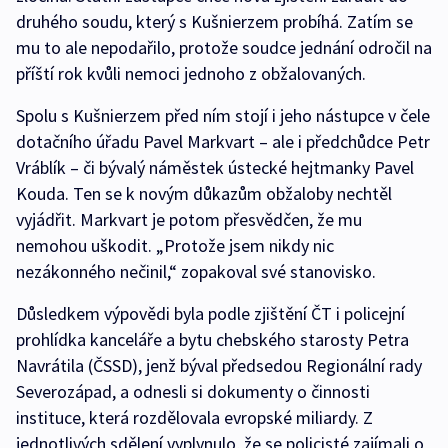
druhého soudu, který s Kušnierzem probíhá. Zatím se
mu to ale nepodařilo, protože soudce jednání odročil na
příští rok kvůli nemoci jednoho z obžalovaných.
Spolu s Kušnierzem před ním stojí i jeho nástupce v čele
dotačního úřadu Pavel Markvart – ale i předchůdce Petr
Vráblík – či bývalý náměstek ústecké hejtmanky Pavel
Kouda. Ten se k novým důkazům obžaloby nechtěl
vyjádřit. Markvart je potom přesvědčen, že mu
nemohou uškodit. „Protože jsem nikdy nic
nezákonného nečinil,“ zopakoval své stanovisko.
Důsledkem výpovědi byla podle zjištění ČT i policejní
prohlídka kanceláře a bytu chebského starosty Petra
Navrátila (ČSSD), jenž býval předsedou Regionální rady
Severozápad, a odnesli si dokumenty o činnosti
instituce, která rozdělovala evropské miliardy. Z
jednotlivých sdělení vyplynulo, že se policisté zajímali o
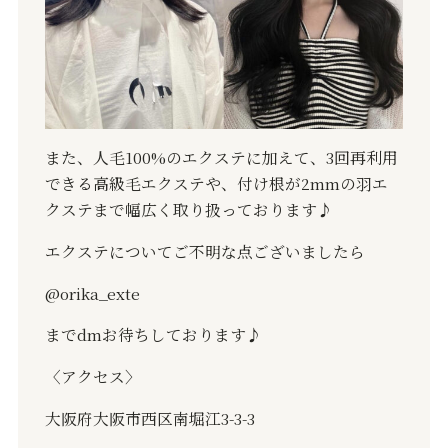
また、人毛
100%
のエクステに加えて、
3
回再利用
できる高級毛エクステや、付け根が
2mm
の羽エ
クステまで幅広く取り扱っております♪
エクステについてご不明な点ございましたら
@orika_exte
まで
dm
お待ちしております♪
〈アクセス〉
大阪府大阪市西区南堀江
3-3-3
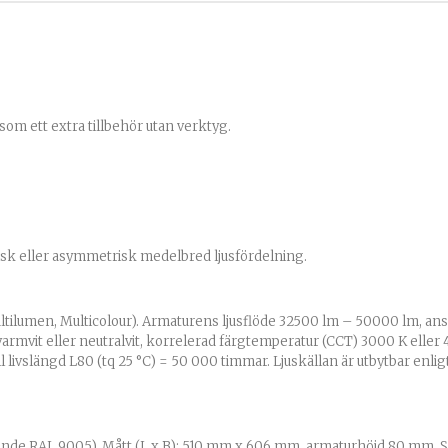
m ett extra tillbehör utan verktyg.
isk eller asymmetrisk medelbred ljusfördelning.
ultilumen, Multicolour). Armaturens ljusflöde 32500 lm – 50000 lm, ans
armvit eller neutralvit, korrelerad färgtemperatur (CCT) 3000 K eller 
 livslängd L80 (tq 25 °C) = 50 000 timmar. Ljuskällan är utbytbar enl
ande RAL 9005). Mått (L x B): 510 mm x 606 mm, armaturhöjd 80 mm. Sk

....

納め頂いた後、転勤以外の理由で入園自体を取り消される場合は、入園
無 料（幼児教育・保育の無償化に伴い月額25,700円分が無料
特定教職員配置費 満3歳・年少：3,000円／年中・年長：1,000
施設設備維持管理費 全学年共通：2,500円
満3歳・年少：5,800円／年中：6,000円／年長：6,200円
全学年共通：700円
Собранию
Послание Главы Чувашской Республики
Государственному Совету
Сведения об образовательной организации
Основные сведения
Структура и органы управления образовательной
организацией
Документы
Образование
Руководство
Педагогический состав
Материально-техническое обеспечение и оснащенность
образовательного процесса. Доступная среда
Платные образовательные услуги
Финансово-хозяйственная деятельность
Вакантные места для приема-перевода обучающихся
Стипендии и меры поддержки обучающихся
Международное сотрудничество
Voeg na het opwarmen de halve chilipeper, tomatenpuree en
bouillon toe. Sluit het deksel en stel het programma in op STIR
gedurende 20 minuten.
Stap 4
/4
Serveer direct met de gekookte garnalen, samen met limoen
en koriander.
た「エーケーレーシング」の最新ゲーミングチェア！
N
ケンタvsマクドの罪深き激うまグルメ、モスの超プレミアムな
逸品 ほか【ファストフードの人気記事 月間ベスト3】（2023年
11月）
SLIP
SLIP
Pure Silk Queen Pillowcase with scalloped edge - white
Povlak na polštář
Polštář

....

#### EXERCISE DIRECTIONS:
Repeat, word for word, the lines above between the line holding "施設設備維持管理費 全学年共通：2,500円" and the line holding "ケンタvsマクドの罪深き激うまグルメ、モスの超プレミアムな", inclusive; omit everything else.

#### EXERCISE OUTPUT:
施設設備維持管理費 全学年共通：2,500円
満3歳・年少：5,800円／年中：6,000円／年長：6,200円
全学年共通：700円
Собранию
Послание Главы Чувашской Республики
Государственному Совету
Сведения об образовательной организации
Основные сведения
Структура и органы управления образовательной
организацией
Документы
Образование
Руководство
Педагогический состав
Материально-техническое обеспечение и оснащенность
образовательного процесса. Доступная среда
Платные образовательные услуги
Финансово-хозяйственная деятельность
Вакантные места для приема-перевода обучающихся
Стипендии и меры поддержки обучающихся
Международное сотрудничество
Voeg na het opwarmen de halve chilipeper, tomatenpuree en
bouillon toe. Sluit het deksel en stel het programma in op STIR
gedurende 20 minuten.
Stap 4
/4
Serveer direct met de gekookte garnalen, samen met limoen
en koriander.
た「エーケーレーシング」の最新ゲーミングチェア！
N
ケンタvsマクドの罪深き激うまグルメ、モスの超プレミアムな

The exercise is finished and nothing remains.